The kid suggested that it was a bit like a game of Clue as they tried to determine where everybody was at the time of the first killing. Then the fellow they were holding for it also turns up dead in his cell. Lots of location stuff, lots of fighting, lots of gunplay, big desperate situation in the end, and a villain everybody sincerely hopes they will never run into again. I enjoyed this one a lot, and I’m glad the kid did as well.

Stargate SG-1 6.1-2 – Redemption (parts one and two)

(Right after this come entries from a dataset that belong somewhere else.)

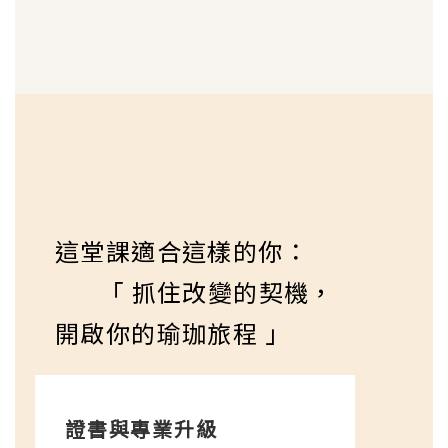
這堂課適合這樣的你：
「 抓住改變的契機，
開啟你的瑜珈旅程 」
證書與專業升級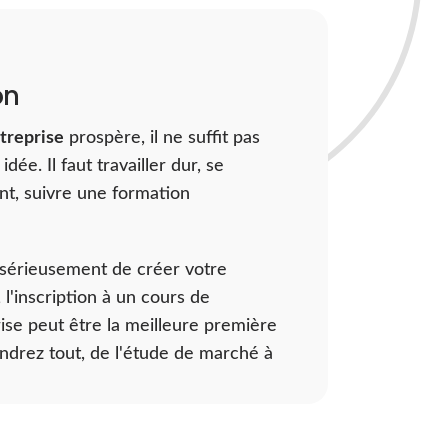
on
treprise
prospère, il ne suffit pas
dée. Il faut travailler dur, se
nt, suivre une formation
 sérieusement de créer votre
 l'inscription à un cours de
ise peut être la meilleure première
ndrez tout, de l'étude de marché à
plan d'affaires en passant par la
 investisseurs potentiels.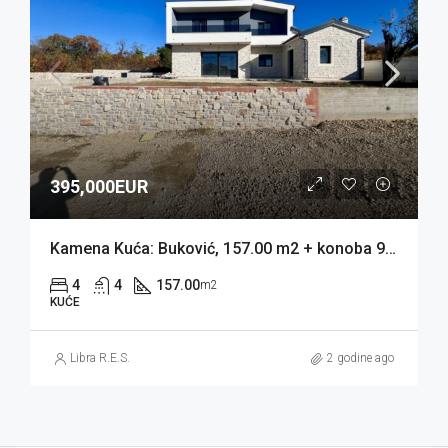
395,000EUR
Kamena Kuća: Buković, 157.00 m2 + konoba 9m2 + bazen 32 m2 Novogradnja (prodaja)
4
4
157.00
m2
KUĆE
Libra R.E.S.
2 godine ago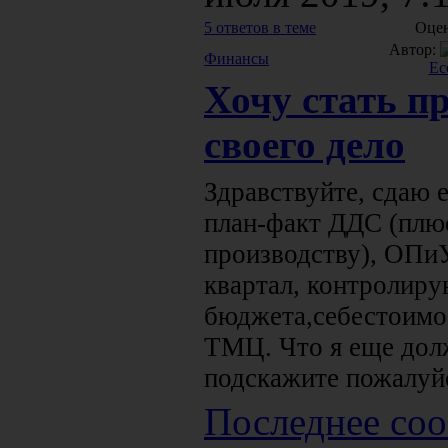
5 ответов в теме
Оцен
Автор:
Финансы
Ec
Хочу стать п
своего дело
Здравствуйте, сдаю 
план-факт ДДС (плюс
производству), ОПиУ
квартал, контролиру
бюджета,себестоимос
ТМЦ. Что я еще долж
подскажите пожалуй
Последнее соо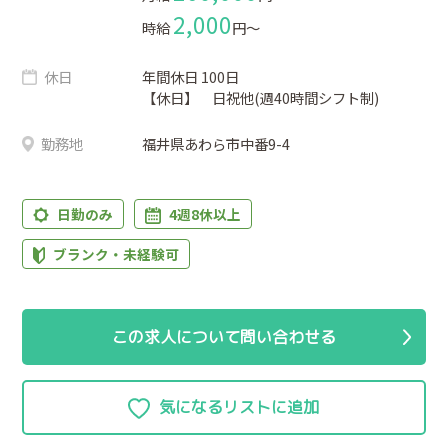
2,000
時給
円〜
休日
年間休日 100日
【休日】 日祝他(週40時間シフト制)
勤務地
福井県あわら市中番9-4
日勤のみ
4週8休以上
ブランク・未経験可
この求人について問い合わせる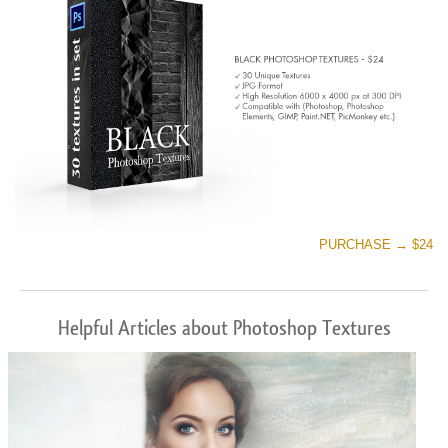
PURCHASE → $24
Helpful Articles about Photoshop Textures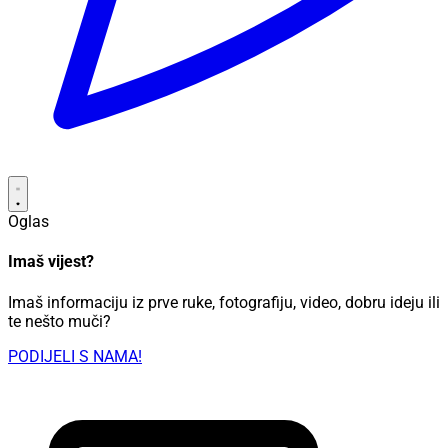
Oglas
Imaš vijest?
Imaš informaciju iz prve ruke, fotografiju, video, dobru ideju ili
te nešto muči?
PODIJELI S NAMA!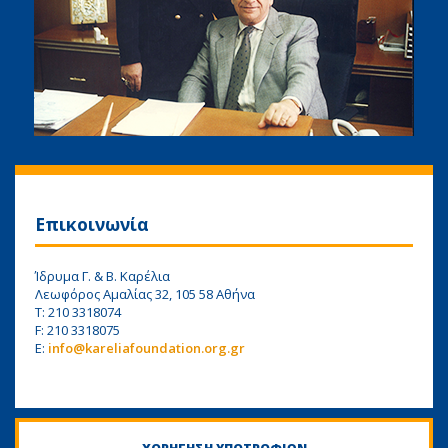
Επικοινωνία
Ίδρυμα Γ. & Β. Καρέλια
Λεωφόρος Αμαλίας 32, 105 58 Αθήνα
Τ: 210 3318074
F: 210 3318075
E:
info@kareliafoundation.org.gr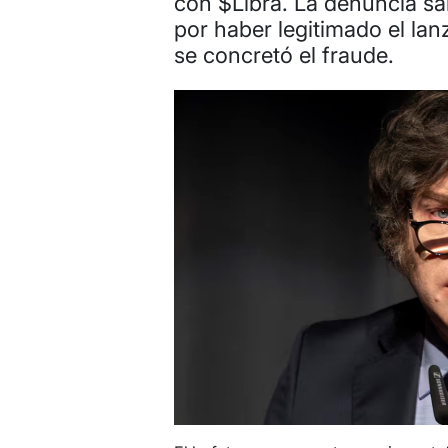
con $Libra. La denuncia sal
por haber legitimado el la
se concretó el fraude.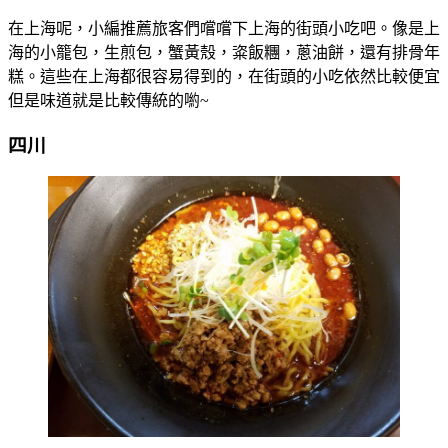
在上海呢，小編推薦旅客們嚐嚐下上海的街頭小吃吧。像是上
海的小籠包，生煎包，蟹黃殼，粢飯糰，蔥油餅，還有排骨年
糕。這些在上海都很容易得到的，在街頭的小吃依然比較便宜
但是味道就是比較傳統的喲~
四川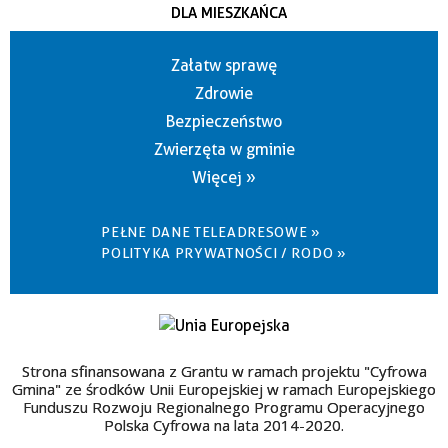
DLA MIESZKAŃCA
Załatw sprawę
Zdrowie
Bezpieczeństwo
Zwierzęta w gminie
Więcej »
PEŁNE DANE TELEADRESOWE »
POLITYKA PRYWATNOŚCI / RODO »
Strona sfinansowana z Grantu w ramach projektu "Cyfrowa
Gmina" ze środków Unii Europejskiej w ramach Europejskiego
Funduszu Rozwoju Regionalnego Programu Operacyjnego
Polska Cyfrowa na lata 2014-2020.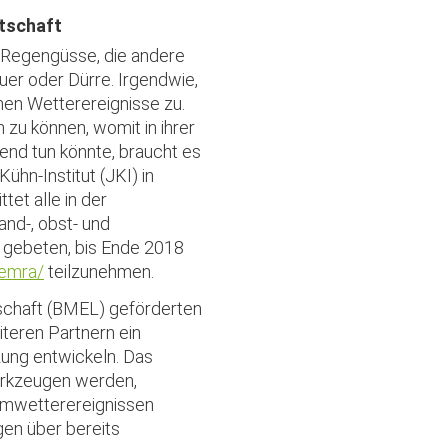
tschaft
e Regengüsse, die andere
er oder Dürre. Irgendwie,
en Wetterereignisse zu.
zu können, womit in ihrer
end tun könnte, braucht es
ühn-Institut (JKI) in
et alle in der
and-, obst- und
n gebeten, bis Ende 2018
/emra/
teilzunehmen.
schaft (BMEL) geförderten
teren Partnern ein
ung entwickeln. Das
erkzeugen werden,
emwetterereignissen
gen über bereits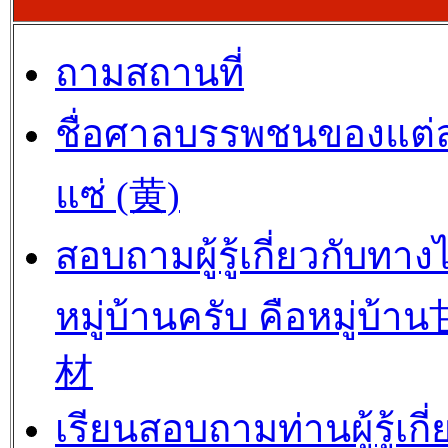
ถามสถานที่
ชื่อศาลบรรพชนของแต่
แซ่ (黄)
สอบถามผู้รู้เกี่ยวกับทาง
หมู่บ้านครับ คือหมู่บ้
材
เรียนสอบถามท่านผู้รู้เกี่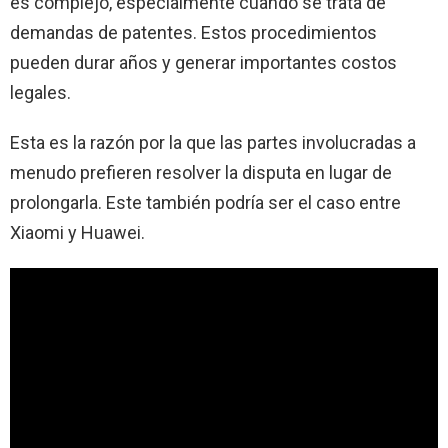
es complejo, especialmente cuando se trata de
demandas de patentes. Estos procedimientos
pueden durar años y generar importantes costos
legales.
Esta es la razón por la que las partes involucradas a
menudo prefieren resolver la disputa en lugar de
prolongarla. Este también podría ser el caso entre
Xiaomi y Huawei.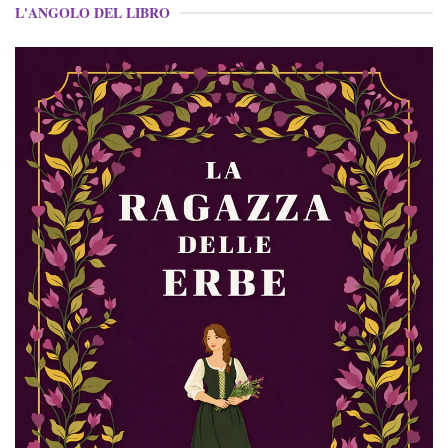
L'ANGOLO DEL LIBRO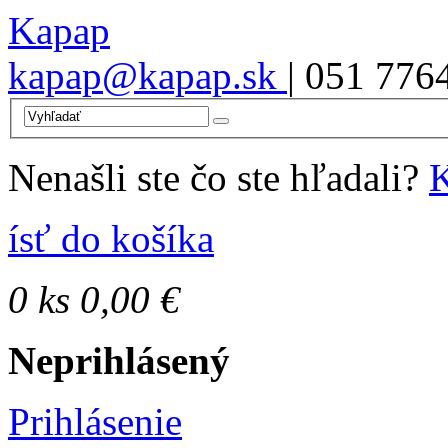
Kapap
kapap@kapap.sk
| 051 776
Nenašli ste čo ste hľadali?
K
ísť do košíka
0
ks
0,00 €
Neprihlásený
Prihlásenie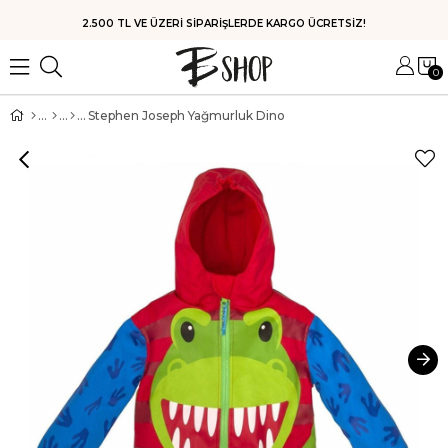
2.500 TL VE ÜZERİ SİPARİŞLERDE KARGO ÜCRETSİZ!
0
Stephen Joseph Yağmurluk Dino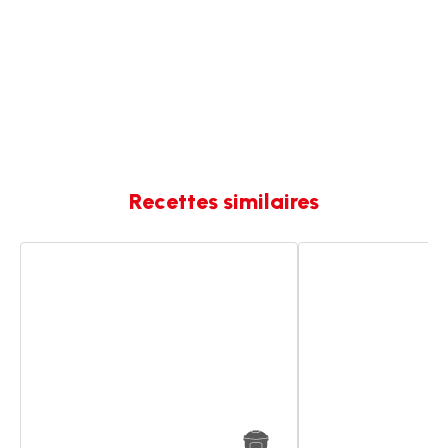
Recettes similaires
Petites
Petits
pois
pois
carottes
carottes
chorizo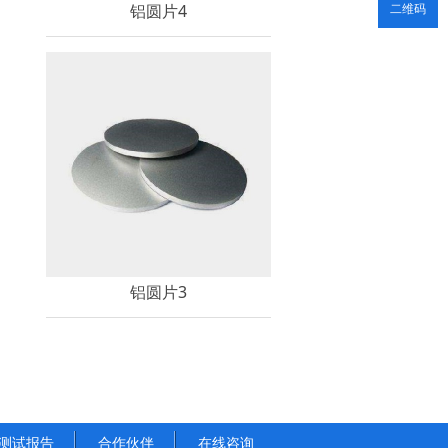
铝圆片4
二维码
铝圆片3
测试报告
合作伙伴
在线咨询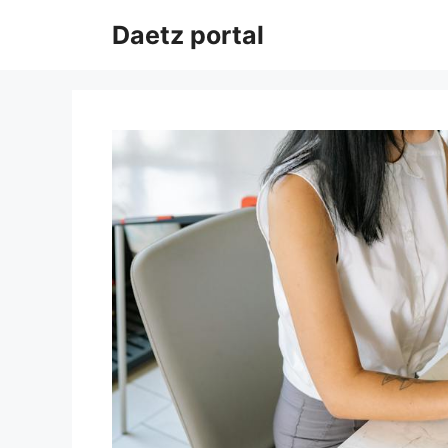
Przejdź
Daetz portal
do
treści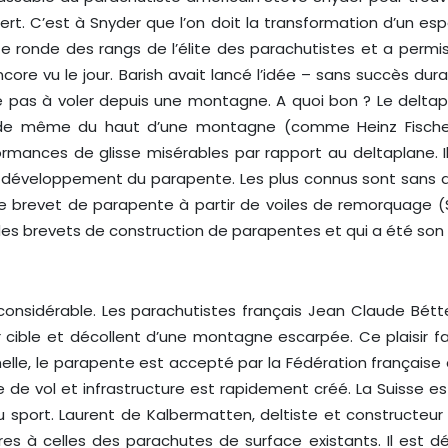
lbert. C’est à Snyder que l’on doit la transformation d’un es
te ronde des rangs de l’élite des parachutistes et a permi
 vu le jour. Barish avait lancé l’idée – sans succès durable
 pas à voler depuis une montagne. A quoi bon ? Le delt
ut de même du haut d’une montagne (comme Heinz Fischer
rmances de glisse misérables par rapport au deltaplane. Il
 développement du parapente. Les plus connus sont sans dout
e brevet de parapente à partir de voiles de remorquage (Sky
t des brevets de construction de parapentes et qui a été so
considérable. Les parachutistes français Jean Claude Bé
ur cible et décollent d’une montagne escarpée. Ce plaisir f
elle, le parapente est accepté par la Fédération française 
le de vol et infrastructure est rapidement créé. La Suisse
port. Laurent de Kalbermatten, deltiste et constructeur s
s à celles des parachutes de surface existants. Il est dé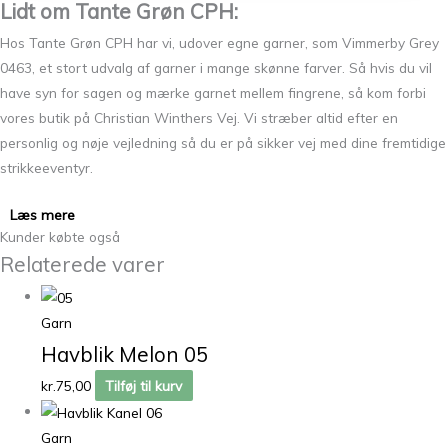
Lidt om Tante Grøn CPH:
Hos Tante Grøn CPH har vi, udover egne garner, som Vimmerby Grey
0463, et stort udvalg af garner i mange skønne farver. Så hvis du vil
have syn for sagen og mærke garnet mellem fingrene, så kom forbi
vores butik på Christian Winthers Vej. Vi stræber altid efter en
personlig og nøje vejledning så du er på sikker vej med dine fremtidige
strikkeeventyr.
Læs mere
Kunder købte også
Relaterede varer
Garn
Havblik Melon 05
kr.
75,00
Tilføj til kurv
Garn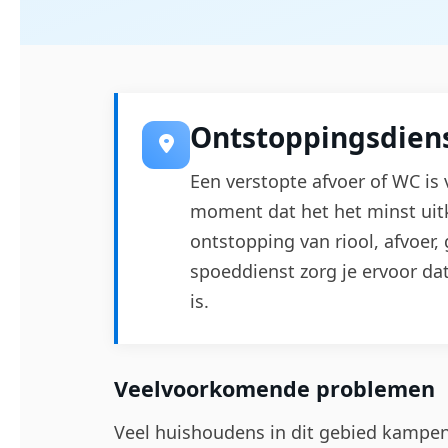
Ontstoppingsdien
Een verstopte afvoer of WC is 
moment dat het het minst uit
ontstopping van riool, afvoer
spoeddienst zorg je ervoor da
is.
Veelvoorkomende problemen
Veel huishoudens in dit gebied kampen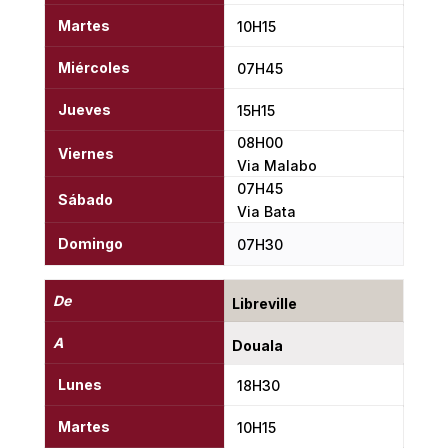
Martes
10H15
Miércoles
07H45
Jueves
15H15
08H00
Viernes
Via Malabo
07H45
Sábado
Via Bata
Domingo
07H30
De
Libreville
A
Douala
Lunes
18H30
Martes
10H15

And now back to the summer of 2002 and the sixth season of Stargate SG-1. Corin Nemec has joined the cast full-time as Jonas Quinn, who was introduced two episodes previously, one of the villains has a new weapon of mass destruction, Tony Amendola is back as Master Bra’tac, as indeed he often is when things are getting terrible, and David Hewlett makes a second appearance as Dr. Rodney McKay, with some of his rough, mansplaining edges sanded down. And the writers gave the story a title of some randomly-chosen word that has close to nothing to do with the script, as they often do.

So it’s business as usual as the series begins the second half of its life on its new home of the Sci-Fi Channel, but by now the show is a well-oiled and perfectly entertaining machine that builds on old continuity and plot points extremely well. The episode is largely a follow-up to season four’s “Tangent”, which our son loved and which also had a title with next to nothing to do with the story, and this also has lots of action and countdowns in futuristic sci-fi fighter jets. He really liked this story a heck of a lot as well, but he had a suggestion for how to improve the ending. Since the new weapon of mass destruction destroyed the USAF’s Stargate, they have to ask the Russians for theirs. They agree, in exchange for a sizable rental fee, plans for the current and the next generation sci-fi fighter jets, and something else… the kid thinks that the Russians should have demanded that they run the base cafeteria. I don’t know why. I just report it, folks, I don’t write it.